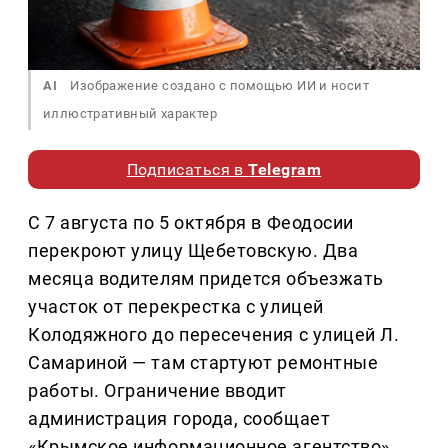
AI
Изображение создано с помощью ИИ и носит
иллюстративный характер
Подписаться в
Telegram
С 7 августа по 5 октября в Феодосии
перекроют улицу Щебетовскую. Два
месяца водителям придется объезжать
участок от перекрестка с улицей
Колодяжного до пересечения с улицей Л.
Самариной — там стартуют ремонтные
работы. Ограничение вводит
администрация города, сообщает
«Крымское информационное агентство».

REQUIRED WORK
Print the lines of the material, exactly and only, from the line that contains "Подписаться в" down to and including the final line.

EXERCISE RESPONSE
Подписаться в
Telegram
С 7 августа по 5 октября в Феодосии
перекроют улицу Щебетовскую. Два
месяца водителям придется объезжать
участок от перекрестка с улицей
Колодяжного до пересечения с улицей Л.
Самариной — там стартуют ремонтные
работы. Ограничение вводит
администрация города, сообщает
«Крымское информационное агентство».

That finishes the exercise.